Work out the count of lines in the material where the string "Prefijos" shows up, and reply with it alone.

BEGIN GIVEN RECORDS

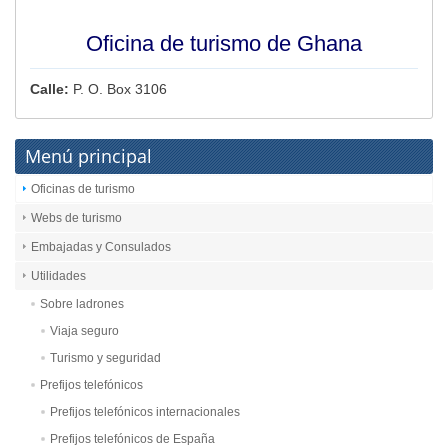
Oficina de turismo de Ghana
Calle:
P. O. Box 3106
Menú principal
Oficinas de turismo
Webs de turismo
Embajadas y Consulados
Utilidades
Sobre ladrones
Viaja seguro
Turismo y seguridad
Prefijos telefónicos
Prefijos telefónicos internacionales
Prefijos telefónicos de España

END GIVEN RECORDS

* [RESPONSE]:
3